Effectiveness of all the filters in improving the panel-wide calling efficacy
We systematically evaluated the effectiveness of each of the above-described three steps in the proposed approach. With respect to reducing noise, the virtual barcode clustering step removed the majority of noise in both 14 Oncsmart2 controls (Figure 5A) and 11 Oncsmart2 RSDs (Figure 5B). The subsequent filters showed greater effectiveness of error reduction in RSDs versus controls (Figure 5B), indicating the necessity of these filters for error reduction in high-template samples, such as samples from various types of cancer. By combining all the filters, the mean panel-wide error position percentage of 25 Oncosmart2 BGs was extremely low (Table S4; 7.95*10-4%), lower than reported percentage in iDES (2%~10%). In Oncosmart2 RSDs, false-positive sites were maintained at extremely low numbers (Figure 5C). We then calculated the sensitivity, PPV , F1 score and false positive rate (FPR) per genomic position of our algorithm and five panel-wide calling algorithms at every level using 25 Oncosmart2 BGs (Figure S8; Table S4). The results showed that the performance of our algorithm was significantly better than that of previously published calling software at every AF level from 0.1% to 5% (Figures 5D ~ 5H). Our algorithm kept the false positive rate (FPR) per genomic position lower than benchmarked software and the reported FPRs in ERASE-seq(27) and iDES (Table S4). Additional validation of our algorithm using 5 Oncosmart3 RSDs proved the robustness of our algorithm at AF levels ranging from 0.1% to 5% (Figure S9; Table S2-1: Sensitivity).
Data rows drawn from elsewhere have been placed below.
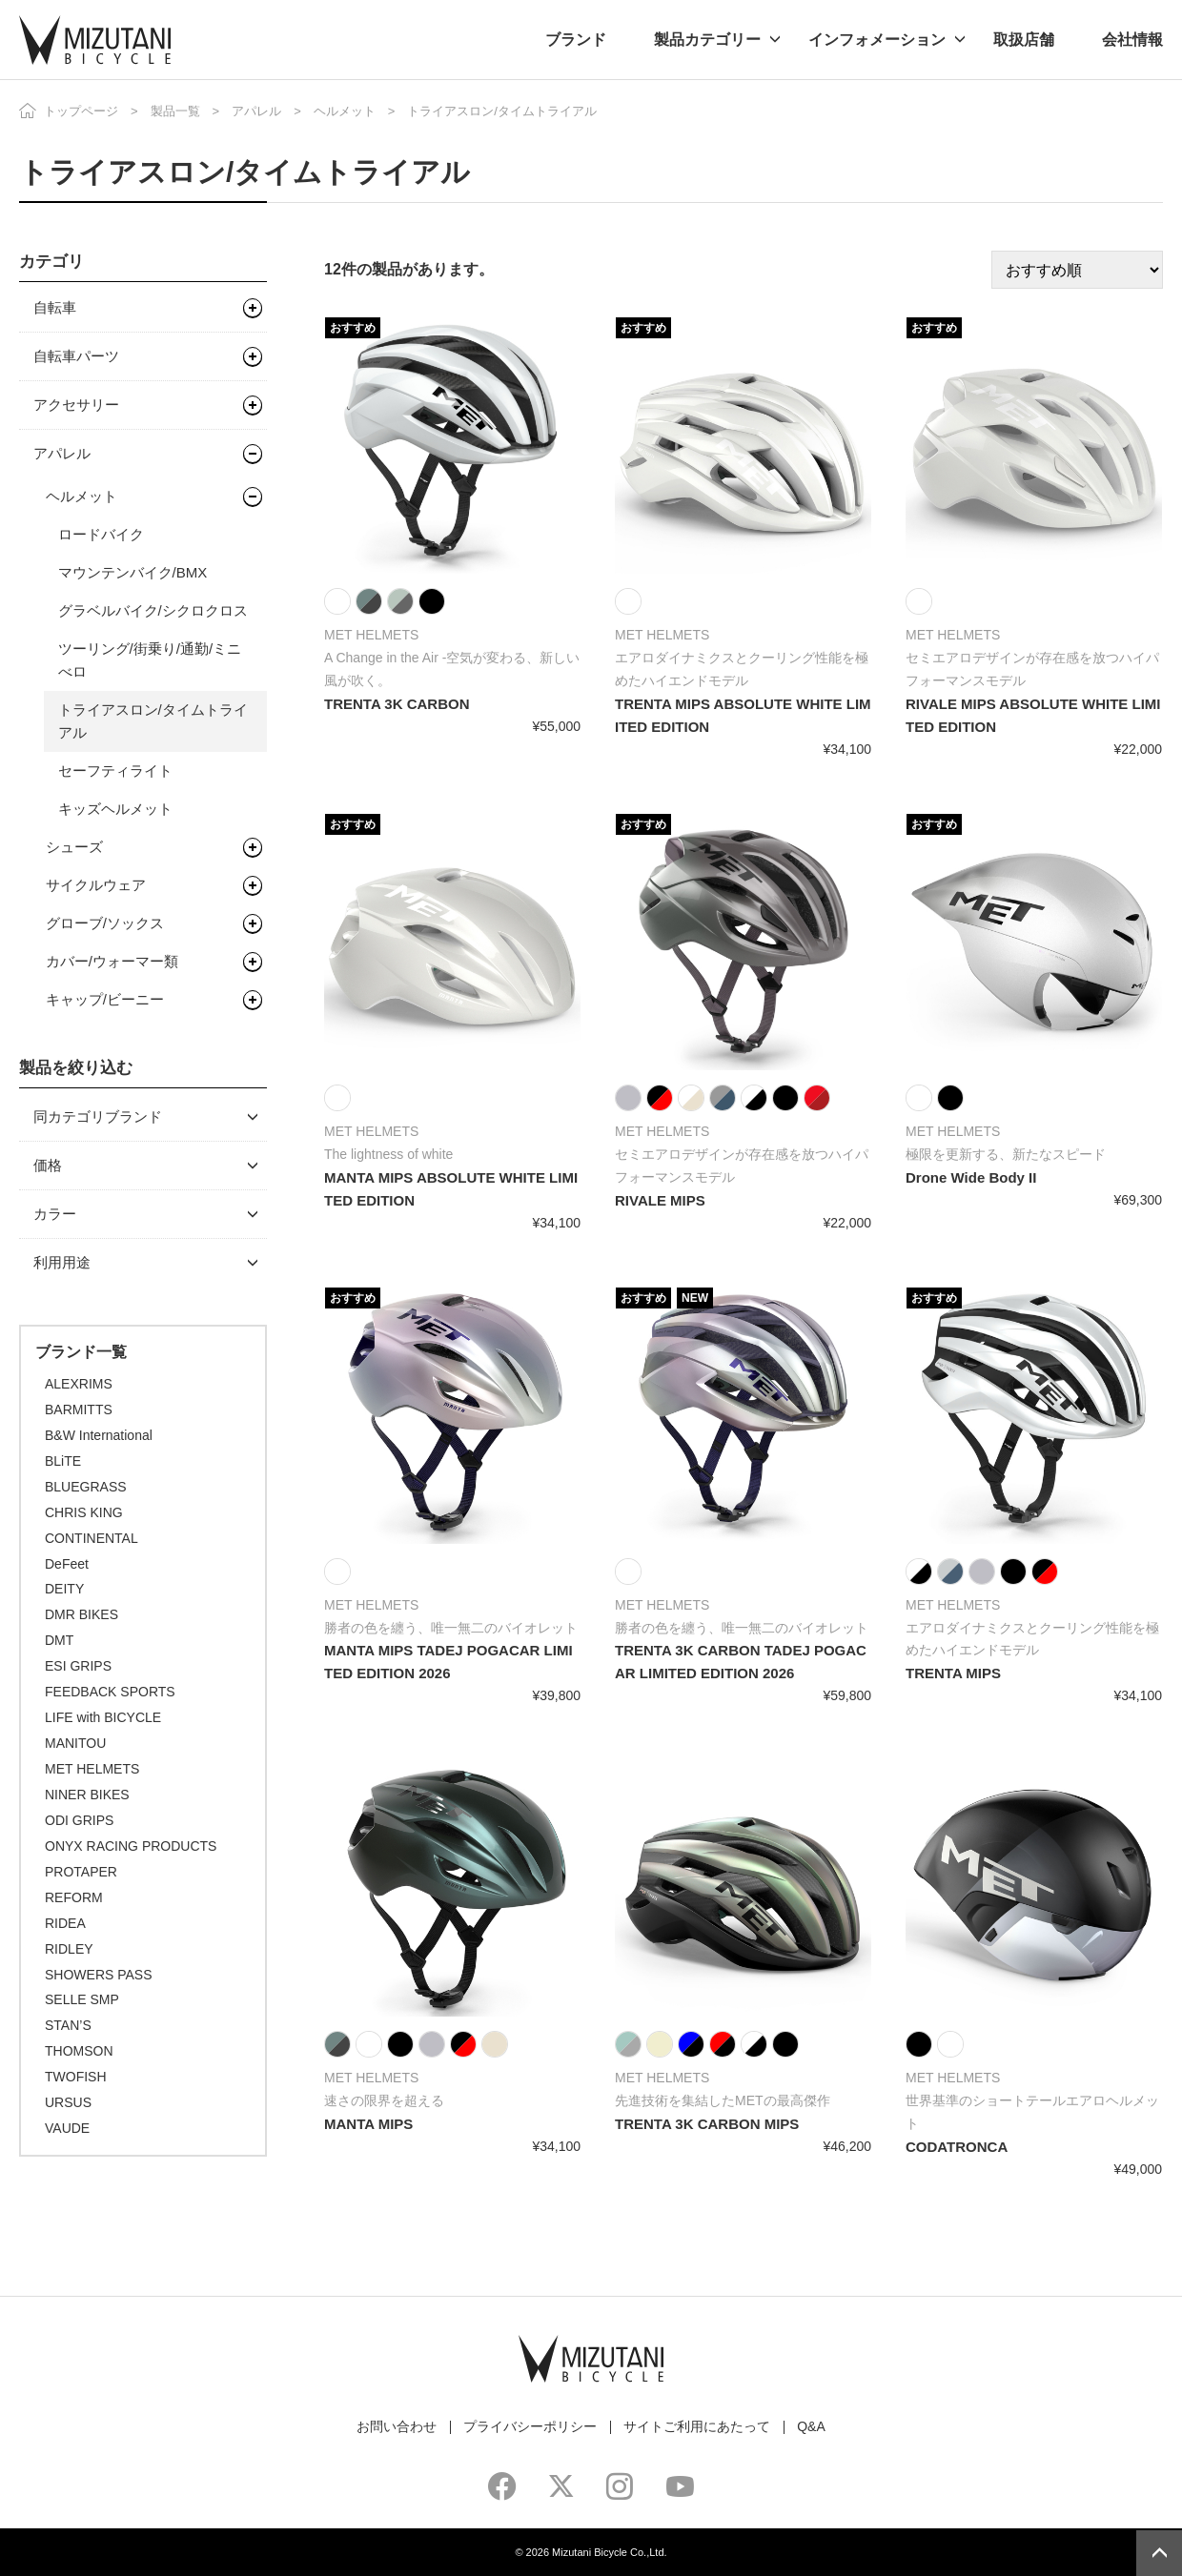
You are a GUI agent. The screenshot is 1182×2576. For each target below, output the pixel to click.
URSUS (68, 2102)
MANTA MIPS (368, 2124)
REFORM (74, 1897)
A small number of false-positive sites were retained in the 25 Oncosmart2 BGs. From a previous reference, we incorporated low-complexity (LC) regions (46) and short tandem regions (STRs) (47) into the pipeline. False-positive sites left in controls were annotated as SNP sites (Table S5) and explained by the “spreading-of-signal”(48) with the newer sequencing platform (HiSeq 3000/4000/X Ten) in the same sequencing lane (Table S6).